CategoricalTensors

Warning

CategoricalTensors are probably the weirdest things in this library. The API is unintuitive and brittle, and therefore will likely be changed soon. Use at your own risk.

The nice thing about Terrace Modules is that they allow us to do automatic dimension inference of inputs. However, things get complicated when we start dealing with categorical data. If we want to create an nn.Embedding layer in one of our modules, we need to know how many classes we’re dealing with. This is where Terrace’s CategoricalTensor comes in.

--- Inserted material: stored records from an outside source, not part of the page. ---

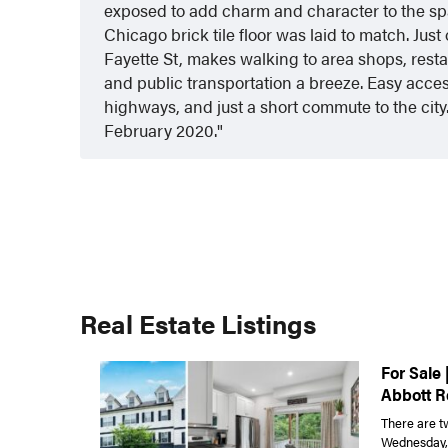
exposed to add charm and character to the s
Chicago brick tile floor was laid to match. Just 
Fayette St, makes walking to area shops, restau
and public transportation a breeze. Easy acces
highways, and just a short commute to the city.
February 2020.
Real Estate Listings
For Sale 
Abbott R
There are t
Wednesday, J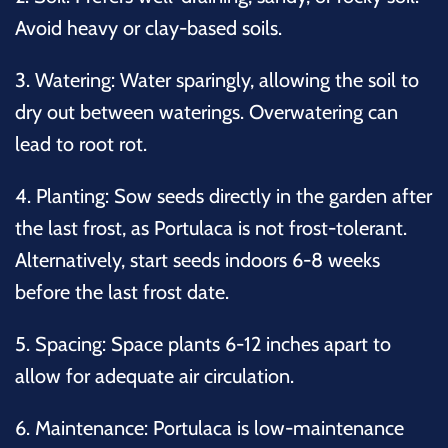
Avoid heavy or clay-based soils.
3.
Watering:
Water sparingly, allowing the soil to
dry out between waterings. Overwatering can
lead to root rot.
4.
Planting:
Sow seeds directly in the garden after
the last frost, as Portulaca is not frost-tolerant.
Alternatively, start seeds indoors 6-8 weeks
before the last frost date.
5.
Spacing:
Space plants 6-12 inches apart to
allow for adequate air circulation.
6.
Maintenance:
Portulaca is low-maintenance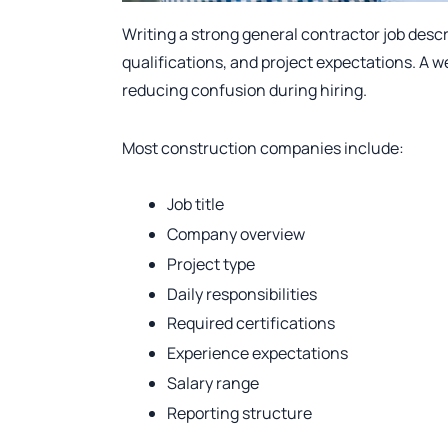
Writing a strong general contractor job descrip
qualifications, and project expectations. A w
reducing confusion during hiring.
Most construction companies include:
Job title
Company overview
Project type
Daily responsibilities
Required certifications
Experience expectations
Salary range
Reporting structure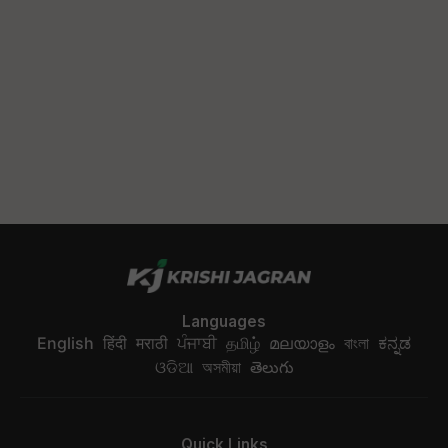
Languages
English
हिंदी
मराठी
ਪੰਜਾਬੀ
தமிழ்
മലയാളം
বাংলা
ಕನ್ನಡ
ଓଡିଆ
অসমীয়া
తెలుగు
Quick Links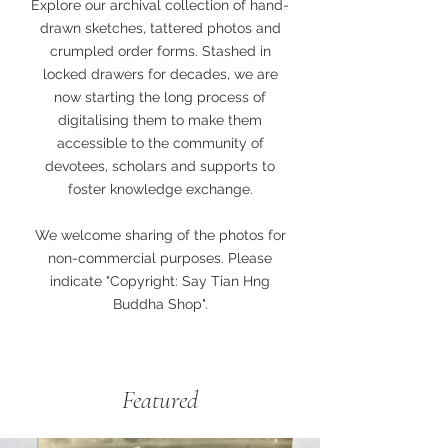
Explore our archival collection of hand-
drawn sketches, tattered photos and
crumpled order forms. Stashed in
locked drawers for decades, we are
now starting the long process of
digitalising them to make them
accessible to the community of
devotees, scholars and supports to
foster knowledge exchange.
We welcome sharing of the photos for
non-commercial purposes. Please
indicate "Copyright: Say Tian Hng
Buddha Shop".
Featured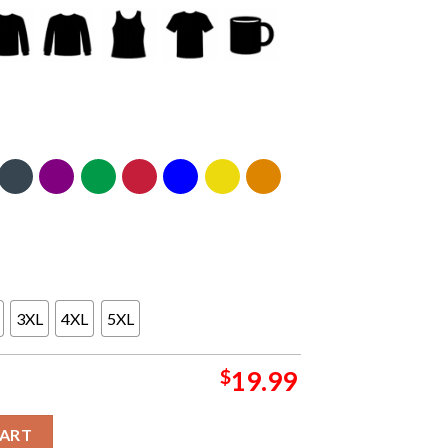
3XL
4XL
5XL
$
19.99
udio Sao Paulo Brazil 2024 On August 27th Classic T-Shirt quanti
CART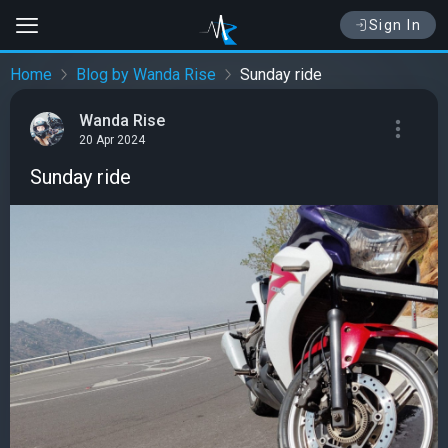
Sign In
Home
Blog by Wanda Rise
Sunday ride
Wanda Rise
20 Apr 2024
Sunday ride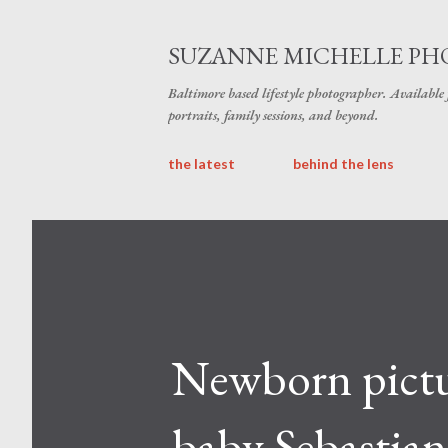
SUZANNE MICHELLE P
Baltimore based lifestyle photographer. Available
portraits, family sessions, and beyond.
the latest
behind the lens
Newborn pictur
baby Sebastian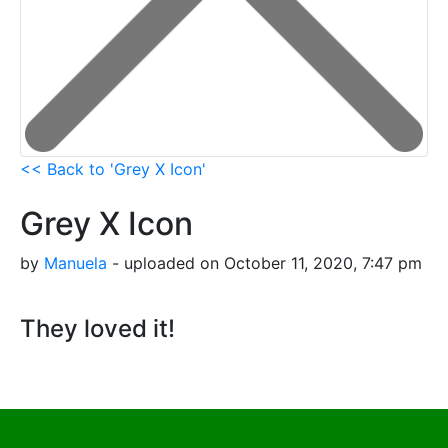
<< Back to 'Grey X Icon'
Grey X Icon
by
Manuela
- uploaded on October 11, 2020, 7:47 pm
They loved it!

CategoricalTensors are torch.Tensor subclasses (always with dtype=torch.long) that have an additional member num_classes. Usually, num_classes is an int that describes the number of classes the tensor might contain – that is, it means that all the items in the tensor are in the range [0, num_classes).

We can create a CategoricalTensor like so:

import terrace as ter
import torch

ct = ter.CategoricalTensor(torch.zeros((8, 1), dtype=torch.long), num_classes=6)

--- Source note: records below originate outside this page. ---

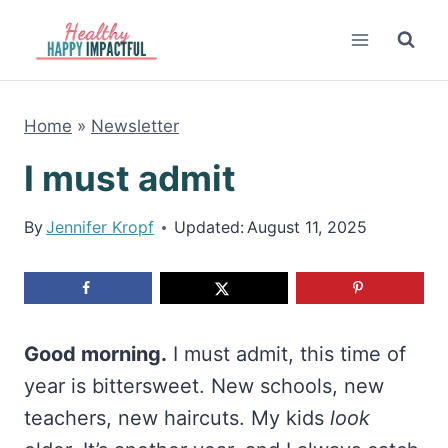
Skip
to
content
Home
»
Newsletter
I must admit
By
Jennifer Kropf
Updated:
August 11, 2025
Good morning.
I must admit, this time of
year is bittersweet. New schools, new
teachers, new haircuts. My kids
look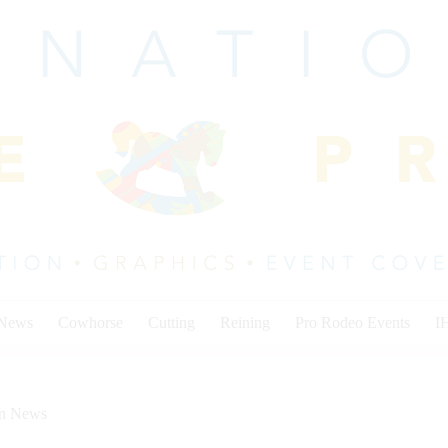
 News
Cowhorse
Cutting
Reining
Pro Rodeo Events
I
on News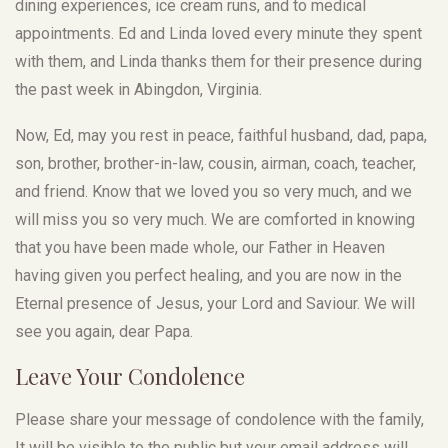
dining experiences, ice cream runs, and to medical
appointments. Ed and Linda loved every minute they spent
with them, and Linda thanks them for their presence during
the past week in Abingdon, Virginia.
Now, Ed, may you rest in peace, faithful husband, dad, papa,
son, brother, brother-in-law, cousin, airman, coach, teacher,
and friend. Know that we loved you so very much, and we
will miss you so very much. We are comforted in knowing
that you have been made whole, our Father in Heaven
having given you perfect healing, and you are now in the
Eternal presence of Jesus, your Lord and Saviour. We will
see you again, dear Papa.
Leave Your Condolence
Please share your message of condolence with the family,
It will be visible to the public but your email address will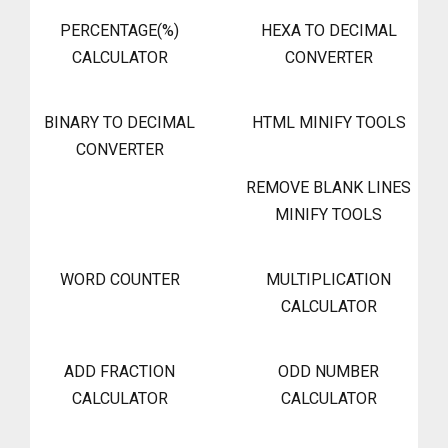
PERCENTAGE(%)
HEXA TO DECIMAL
CALCULATOR
CONVERTER
BINARY TO DECIMAL
HTML MINIFY TOOLS
CONVERTER
REMOVE BLANK LINES
MINIFY TOOLS
WORD COUNTER
MULTIPLICATION
CALCULATOR
ADD FRACTION
ODD NUMBER
CALCULATOR
CALCULATOR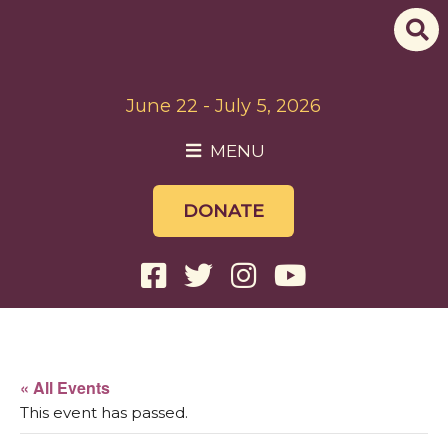
June 22 - July 5, 2026
MENU
DONATE
« All Events
This event has passed.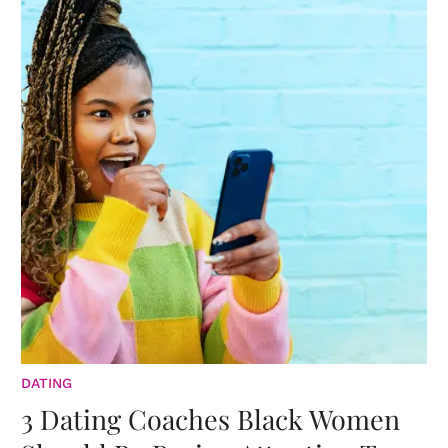
DATING
3 Dating Coaches Black Women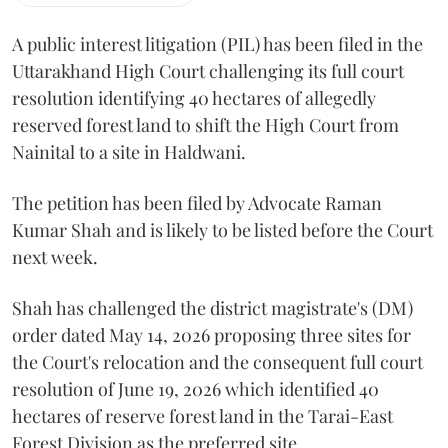
A public interest litigation (PIL) has been filed in the
Uttarakhand High Court challenging its full court
resolution identifying 40 hectares of allegedly
reserved forest land to shift the High Court from
Nainital to a site in Haldwani.
The petition has been filed by Advocate Raman
Kumar Shah and is likely to be listed before the Court
next week.
Shah has challenged the district magistrate's (DM)
order dated May 14, 2026 proposing three sites for
the Court's relocation and the consequent full court
resolution of June 19, 2026 which identified 40
hectares of reserve forest land in the Tarai-East
Forest Division as the preferred site.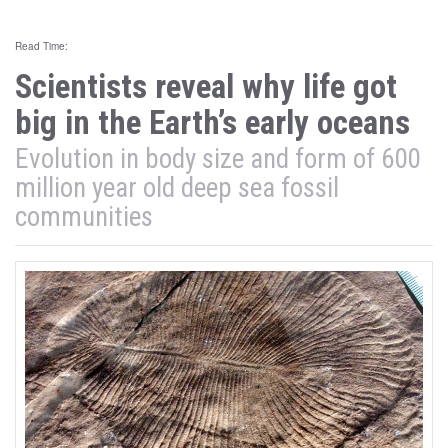
Read Time:
Scientists reveal why life got
big in the Earth’s early oceans
Evolution in body size and form of 600
million year old deep sea fossil
communities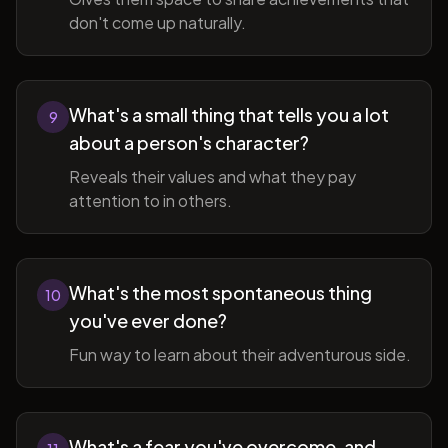
don't come up naturally.
What's a small thing that tells you a lot
9
about a person's character?
Reveals their values and what they pay
attention to in others.
What's the most spontaneous thing
10
you've ever done?
Fun way to learn about their adventurous side.
What's a fear you've overcome, and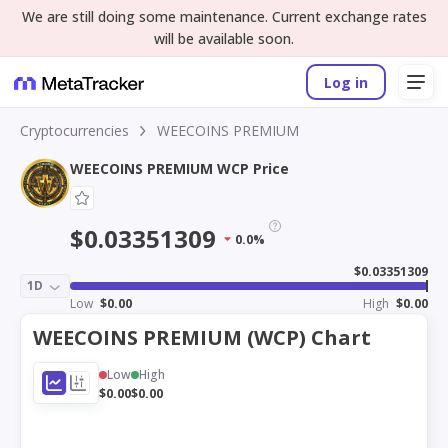
We are still doing some maintenance. Current exchange rates
will be available soon.
Log in
Cryptocurrencies
WEECOINS PREMIUM
WEECOINS PREMIUM WCP Price
$0.03351309
0.0%
$0.03351309
1D
Low
$0.00
High
$0.00
WEECOINS PREMIUM (WCP) Chart
Low
High
$0.00
$0.00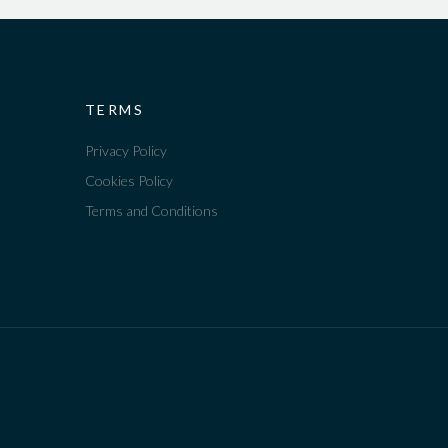
TERMS
Privacy Policy
Cookies Policy
Terms and Conditions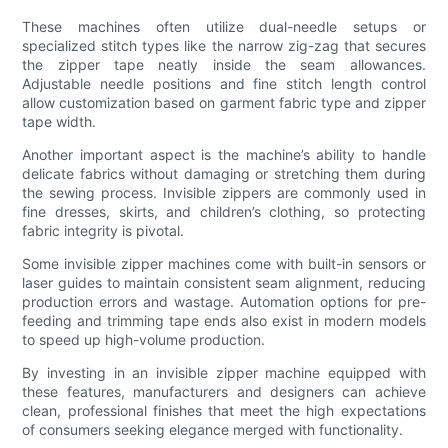
These machines often utilize dual-needle setups or
specialized stitch types like the narrow zig-zag that secures
the zipper tape neatly inside the seam allowances.
Adjustable needle positions and fine stitch length control
allow customization based on garment fabric type and zipper
tape width.
Another important aspect is the machine’s ability to handle
delicate fabrics without damaging or stretching them during
the sewing process. Invisible zippers are commonly used in
fine dresses, skirts, and children’s clothing, so protecting
fabric integrity is pivotal.
Some invisible zipper machines come with built-in sensors or
laser guides to maintain consistent seam alignment, reducing
production errors and wastage. Automation options for pre-
feeding and trimming tape ends also exist in modern models
to speed up high-volume production.
By investing in an invisible zipper machine equipped with
these features, manufacturers and designers can achieve
clean, professional finishes that meet the high expectations
of consumers seeking elegance merged with functionality.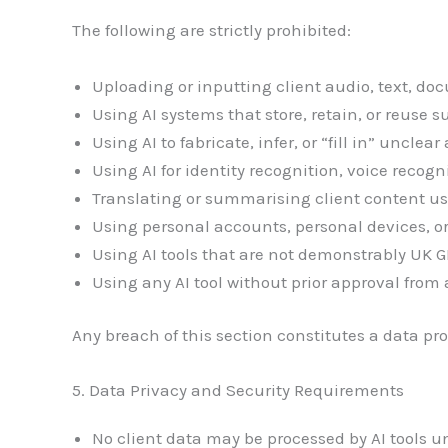
The following are strictly prohibited:
Uploading or inputting client audio, text, do
Using AI systems that store, retain, or reuse 
Using AI to fabricate, infer, or “fill in” unclear
Using AI for identity recognition, voice recogni
Translating or summarising client content us
Using personal accounts, personal devices, o
Using AI tools that are not demonstrably UK
Using any AI tool without prior approval from 
Any breach of this section constitutes a data pro
5. Data Privacy and Security Requirements
No client data may be processed by AI tools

The nice thing about categorical tensors is that we can now use this metadata in our Modules. For instance, Terrace’s LazyEmbedding module takes as input categorical tensors so it knows what size of embeddings to use. Using categorical tensors with lazy embeddings is the primary use case for this class.

embed = ter.LazyEmbedding(4)
print(embed(ct).shape)
torch.Size([8, 4])

Note that we’re giving the embedding layer a tensor of shape (..., 1). This is what the layer expects in the usual use case where you have a single categorical feature per “thing” – for instance, in NLP you might have a sequence of tokens which are described by a single number.

However, the categorical tensor and lazy embedding classes also support the slightly more esoteric use case of multiple categorical features per “thing”. For instance, in a molecule, an atom can have both an element and a formal charge. We can store all the atomic data for one molecule in a single tensor of shape (N, 2), where N is the number of atoms in the molecule.

N = 8
mol_data = torch.zeros((N, 2), dtype=torch.long) # a very boring molecule

In this case, mol_data[...,0] represents the element and mol_data[...,1] represents the formal charge. However, these two slices can have different num_classes. If there are 4 possible elements and 3 possible formal charges, how do we make this a categorical tensor? Turns out, just use a tuple:

mol_data = ter.CategoricalTensor(
    torch.zeros((N, 2), dtype=torch.long),
    num_classes=(4, 3)
)

The nice thing about this is that the LazyEmbedding layer will handle this automatically for us.

embed = ter.LazyEmbedding(4)
print(embed(mol_data).shape)
torch.Size([8, 8])

In the above example, the output embed dim is 8 because the lazy embedding created two embeddings layers each outputting a dimension of 4. The results from both these layers are concatenated together.